# horizontal router table plans



## fireboy (Apr 19, 2008)

I'm putting together plans to build a horizontal router table, mostly to do
raised panels and any other work that can be done on a horizontal router table.
I want to take advantage of the horizontal router bits for doing panels.

One of the features I've noticed on the horizontal tables, that I have seen
pictures of is that they all have what I feels is an excess amount of up and
down travel to the router table top.

I don't want to limit myself if I can help it. So........ if you know, or can
think of reasons that I might be routing more than 4 inches above the top of
the table I'd like to hear form you. Yes, I also have a vertical router table.

Getting this input will help to plan the horizontal router table from as many
prospectives as I can, this will determin my final drawing/plan for building
it. I Thank you for reading my post and for any input given in advance!


----------



## allthunbs (May 14, 2008)

OK, is the router bit horizontal or the table top?

If the table top is horizontal, I've set all by tables to 36" which is a nice working height for me (5'10"). My table top is 2'x4' and 1" thick MDF with a laminate cover. I use the Oak-Park baseplate which is recessed into the table top. This gives me a large surface that I can attach fences, route large pieces and handle just about any routing job 

However, I'm more interested in your "vertical" table. Can you post a picture?


----------



## Stevenbr (May 18, 2008)

*Horizontal router table plans*

:thumbsup:If you could give me your e-mail I will send you a link to a Fine Woodworking plan. I am building one myself. Very inexpensive.

You can try to go to www.finewoodworking.com then go to the tab "WORKSHOP" at the top of page. When you get there use the drop down menu "Shop Made Jigs and Fixtures" and select "Router Jigs".
Scroll all the way down to the bottom and select page # "5".
The fourth selection will be "Horizontal Router Table".

Good luck,

Steve


----------



## cabinetman (Jul 5, 2007)

There may be occasion to rout higher than 4". Not too often if at all. The higher you go the more likely you'll get some movement unless the jig is structured very strong.
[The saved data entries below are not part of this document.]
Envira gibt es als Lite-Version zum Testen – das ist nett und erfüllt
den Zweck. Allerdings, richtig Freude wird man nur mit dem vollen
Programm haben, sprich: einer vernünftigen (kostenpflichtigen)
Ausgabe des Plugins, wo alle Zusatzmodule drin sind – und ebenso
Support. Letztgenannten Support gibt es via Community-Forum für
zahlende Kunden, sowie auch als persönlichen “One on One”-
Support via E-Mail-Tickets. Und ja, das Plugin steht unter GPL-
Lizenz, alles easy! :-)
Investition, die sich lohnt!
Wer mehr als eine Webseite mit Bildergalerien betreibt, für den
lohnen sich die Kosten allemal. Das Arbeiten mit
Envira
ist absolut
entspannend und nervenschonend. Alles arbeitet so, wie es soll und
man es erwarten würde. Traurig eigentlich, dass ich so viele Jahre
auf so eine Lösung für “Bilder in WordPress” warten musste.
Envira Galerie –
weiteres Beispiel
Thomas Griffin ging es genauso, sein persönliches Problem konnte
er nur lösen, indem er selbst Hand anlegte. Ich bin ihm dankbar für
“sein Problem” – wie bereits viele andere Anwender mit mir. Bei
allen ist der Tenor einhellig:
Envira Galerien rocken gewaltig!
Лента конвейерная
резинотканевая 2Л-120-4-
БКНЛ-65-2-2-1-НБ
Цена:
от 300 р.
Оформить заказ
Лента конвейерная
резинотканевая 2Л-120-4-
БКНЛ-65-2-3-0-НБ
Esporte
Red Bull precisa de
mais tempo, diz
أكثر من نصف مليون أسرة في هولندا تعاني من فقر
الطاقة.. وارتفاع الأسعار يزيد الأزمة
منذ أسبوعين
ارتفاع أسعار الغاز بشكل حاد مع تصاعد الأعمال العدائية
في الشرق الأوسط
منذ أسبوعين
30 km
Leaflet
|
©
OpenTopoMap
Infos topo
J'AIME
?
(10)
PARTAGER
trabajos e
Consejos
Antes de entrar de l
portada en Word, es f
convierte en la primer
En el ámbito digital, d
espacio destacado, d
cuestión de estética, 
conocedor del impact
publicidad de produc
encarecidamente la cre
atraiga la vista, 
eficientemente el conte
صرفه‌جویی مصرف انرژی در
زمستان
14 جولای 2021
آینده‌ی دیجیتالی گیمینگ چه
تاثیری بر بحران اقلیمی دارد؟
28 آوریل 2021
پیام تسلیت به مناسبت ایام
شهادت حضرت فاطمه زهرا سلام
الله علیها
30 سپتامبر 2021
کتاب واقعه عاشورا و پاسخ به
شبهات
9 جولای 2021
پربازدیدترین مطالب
Ran across this simple horizontal table assembly that would be real easy to make.
.


----------



## Graphiti (Mar 29, 2008)

That's an awesomely simple design, Love IT! (Can you tell I'm into custom tools?)


----------



## rusty crusty (May 22, 2008)

*Square peg*

Graphiti,
If the peg wont go get a bigger hammer:laughing:


----------



## tmuli (Mar 12, 2008)

I made a horizontal router based on the one in Yeung Chan's book "Classic joints with power tools" I didn't like the idea of having the router mounting board just clamped in the workbench, so I connected it to the base and made a jack screw that I use to adjust the height of the bit. I've used it quite a bit in the past 5 years and it works great.
http://i264.photobucket.com/albums/ii174/iretsu/horizontalmortiser.jpg


----------